I once saw a tabletop RPG floating around. It had an absolutely fascinating set of conflict resolution rules. The game was meant to be played in person, and each conflict resolution method was handled by testing some form of the player's skill.For example, in order to succeed at a certain kind of task, a player had to draw a near-perfect circle within a specific number of seconds, depending on the in-game task difficulty. To succeed at another kind of (presumably magical?) task, a player had to recite X number of names from the Ars Goetia, with a repeated or incorrect name causing instant disqualification. There were dozens of these mini-games for virtually all tasks imaginable.Sadly, I cannot find the game any more. Is anyone familiar with this?
>>94846663While that sounds fun in theory, it practice I imagine that it makes it easy for munchkins to munchkin.
>>94846663No idea about that game specifically but I remember a nusr trapped chest disarming that was >take a simple maze and hand it out to player>players has X seconds to complete maze without touching the walls of the mazewhich seemed fun once or twice.

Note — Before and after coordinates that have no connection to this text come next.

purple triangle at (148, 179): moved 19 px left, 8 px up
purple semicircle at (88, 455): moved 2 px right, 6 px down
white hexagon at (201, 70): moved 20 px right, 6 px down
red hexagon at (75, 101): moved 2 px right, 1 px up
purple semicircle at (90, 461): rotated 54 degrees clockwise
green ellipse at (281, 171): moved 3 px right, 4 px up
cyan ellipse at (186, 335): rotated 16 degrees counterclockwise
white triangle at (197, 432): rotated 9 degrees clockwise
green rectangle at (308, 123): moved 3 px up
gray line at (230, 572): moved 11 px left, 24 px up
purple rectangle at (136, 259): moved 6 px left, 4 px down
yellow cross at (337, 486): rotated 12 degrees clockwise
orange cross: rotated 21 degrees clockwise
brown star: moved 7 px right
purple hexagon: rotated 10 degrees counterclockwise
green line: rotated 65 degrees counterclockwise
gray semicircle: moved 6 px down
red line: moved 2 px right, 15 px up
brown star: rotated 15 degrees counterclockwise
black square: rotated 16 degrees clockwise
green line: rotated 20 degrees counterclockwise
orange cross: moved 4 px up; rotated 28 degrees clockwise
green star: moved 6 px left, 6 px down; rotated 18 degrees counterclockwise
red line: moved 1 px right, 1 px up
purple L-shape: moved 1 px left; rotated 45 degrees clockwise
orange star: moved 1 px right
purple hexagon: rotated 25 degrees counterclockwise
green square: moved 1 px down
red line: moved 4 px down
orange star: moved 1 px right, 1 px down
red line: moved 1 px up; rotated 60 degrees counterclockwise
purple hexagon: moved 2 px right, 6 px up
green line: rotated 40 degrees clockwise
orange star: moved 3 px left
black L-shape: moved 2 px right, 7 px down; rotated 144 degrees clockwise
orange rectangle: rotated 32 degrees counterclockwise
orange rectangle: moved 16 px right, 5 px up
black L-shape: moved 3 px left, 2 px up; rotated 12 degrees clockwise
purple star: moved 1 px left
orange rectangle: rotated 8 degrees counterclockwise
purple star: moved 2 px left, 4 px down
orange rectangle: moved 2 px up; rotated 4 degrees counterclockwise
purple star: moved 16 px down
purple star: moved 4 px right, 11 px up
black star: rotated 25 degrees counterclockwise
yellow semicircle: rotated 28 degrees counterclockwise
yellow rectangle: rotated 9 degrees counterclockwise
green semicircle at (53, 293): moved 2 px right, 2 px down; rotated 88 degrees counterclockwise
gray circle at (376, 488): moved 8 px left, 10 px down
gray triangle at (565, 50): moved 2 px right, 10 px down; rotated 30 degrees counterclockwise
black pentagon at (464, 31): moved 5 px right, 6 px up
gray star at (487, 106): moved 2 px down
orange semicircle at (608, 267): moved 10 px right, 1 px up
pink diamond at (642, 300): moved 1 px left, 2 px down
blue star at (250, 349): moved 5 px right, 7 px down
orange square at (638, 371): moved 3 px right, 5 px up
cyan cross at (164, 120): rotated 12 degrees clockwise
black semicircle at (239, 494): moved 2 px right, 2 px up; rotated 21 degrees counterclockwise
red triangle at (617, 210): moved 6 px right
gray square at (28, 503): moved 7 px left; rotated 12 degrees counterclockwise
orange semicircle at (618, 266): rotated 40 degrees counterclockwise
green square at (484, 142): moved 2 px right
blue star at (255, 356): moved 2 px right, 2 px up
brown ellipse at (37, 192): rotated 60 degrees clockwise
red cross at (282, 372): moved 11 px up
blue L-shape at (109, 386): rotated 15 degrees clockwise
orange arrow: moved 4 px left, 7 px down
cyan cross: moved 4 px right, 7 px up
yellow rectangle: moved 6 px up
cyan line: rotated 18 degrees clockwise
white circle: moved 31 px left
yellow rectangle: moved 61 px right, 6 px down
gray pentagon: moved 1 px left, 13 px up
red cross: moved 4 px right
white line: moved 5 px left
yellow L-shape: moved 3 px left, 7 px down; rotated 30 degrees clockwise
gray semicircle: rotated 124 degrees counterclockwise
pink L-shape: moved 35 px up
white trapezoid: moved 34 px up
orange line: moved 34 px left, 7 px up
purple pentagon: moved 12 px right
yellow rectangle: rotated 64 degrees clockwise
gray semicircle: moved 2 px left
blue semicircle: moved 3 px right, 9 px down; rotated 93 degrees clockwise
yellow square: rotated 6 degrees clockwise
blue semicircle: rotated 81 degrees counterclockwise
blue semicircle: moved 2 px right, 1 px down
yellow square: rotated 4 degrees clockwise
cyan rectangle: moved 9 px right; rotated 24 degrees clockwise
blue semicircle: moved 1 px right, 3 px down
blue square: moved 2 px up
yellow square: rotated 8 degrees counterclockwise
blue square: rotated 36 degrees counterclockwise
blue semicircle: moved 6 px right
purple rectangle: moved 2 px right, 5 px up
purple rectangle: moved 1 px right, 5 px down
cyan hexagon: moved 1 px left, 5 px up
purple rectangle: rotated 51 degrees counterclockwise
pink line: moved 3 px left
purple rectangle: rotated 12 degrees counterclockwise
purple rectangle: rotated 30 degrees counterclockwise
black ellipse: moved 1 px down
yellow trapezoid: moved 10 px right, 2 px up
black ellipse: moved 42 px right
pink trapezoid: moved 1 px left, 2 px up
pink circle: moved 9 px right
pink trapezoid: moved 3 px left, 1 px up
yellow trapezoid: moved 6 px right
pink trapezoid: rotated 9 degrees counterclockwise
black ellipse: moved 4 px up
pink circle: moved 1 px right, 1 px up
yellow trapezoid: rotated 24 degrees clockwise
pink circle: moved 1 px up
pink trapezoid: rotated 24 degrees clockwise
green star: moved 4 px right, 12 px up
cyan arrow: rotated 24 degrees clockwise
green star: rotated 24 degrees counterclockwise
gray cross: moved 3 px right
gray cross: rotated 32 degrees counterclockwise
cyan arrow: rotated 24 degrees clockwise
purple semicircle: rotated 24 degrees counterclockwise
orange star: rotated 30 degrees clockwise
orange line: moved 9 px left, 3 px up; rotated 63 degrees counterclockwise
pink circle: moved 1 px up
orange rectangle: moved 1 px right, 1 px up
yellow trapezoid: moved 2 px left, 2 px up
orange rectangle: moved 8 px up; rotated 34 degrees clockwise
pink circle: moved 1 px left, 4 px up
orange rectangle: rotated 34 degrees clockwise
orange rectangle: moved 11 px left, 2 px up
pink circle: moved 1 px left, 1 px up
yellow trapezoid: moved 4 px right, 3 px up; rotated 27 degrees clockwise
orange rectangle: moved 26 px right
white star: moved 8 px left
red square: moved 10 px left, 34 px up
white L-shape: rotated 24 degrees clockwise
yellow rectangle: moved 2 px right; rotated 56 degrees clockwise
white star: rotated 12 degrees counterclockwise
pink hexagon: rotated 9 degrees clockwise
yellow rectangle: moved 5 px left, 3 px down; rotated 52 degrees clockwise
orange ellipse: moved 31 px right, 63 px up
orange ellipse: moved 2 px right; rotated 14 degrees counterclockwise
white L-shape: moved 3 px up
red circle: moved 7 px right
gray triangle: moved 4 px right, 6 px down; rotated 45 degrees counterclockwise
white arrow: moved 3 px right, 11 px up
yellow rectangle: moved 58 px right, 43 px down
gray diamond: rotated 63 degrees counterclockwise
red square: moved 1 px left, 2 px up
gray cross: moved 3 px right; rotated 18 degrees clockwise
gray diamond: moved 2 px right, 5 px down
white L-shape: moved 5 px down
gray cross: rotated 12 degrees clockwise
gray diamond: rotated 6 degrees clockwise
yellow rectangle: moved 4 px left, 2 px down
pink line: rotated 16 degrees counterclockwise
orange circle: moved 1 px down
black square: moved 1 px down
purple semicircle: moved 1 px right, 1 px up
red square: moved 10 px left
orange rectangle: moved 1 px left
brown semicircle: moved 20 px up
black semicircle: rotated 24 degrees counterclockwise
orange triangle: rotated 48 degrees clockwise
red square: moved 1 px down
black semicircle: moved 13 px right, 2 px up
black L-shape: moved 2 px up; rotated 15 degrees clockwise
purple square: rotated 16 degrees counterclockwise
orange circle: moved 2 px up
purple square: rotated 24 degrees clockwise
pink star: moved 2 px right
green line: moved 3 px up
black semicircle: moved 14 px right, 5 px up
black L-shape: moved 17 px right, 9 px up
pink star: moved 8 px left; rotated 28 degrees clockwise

Was considering taking Star Battle and having it be a group puzzle to unlock a door or something similar in an ancient elven empire dungeon, might draw it out and have the players use their PCs and retainers as chess pieces, each misplacement causes damage. Not a thing I'd want to do much but good for a novelty.
>>94846663Only physical skill conflict resolution system I can remember was Dread's jenga tower. I doubt that's what you're looking for, but it might put you on the right track.
>>94846663>picIs that supposed to be the Demon Core?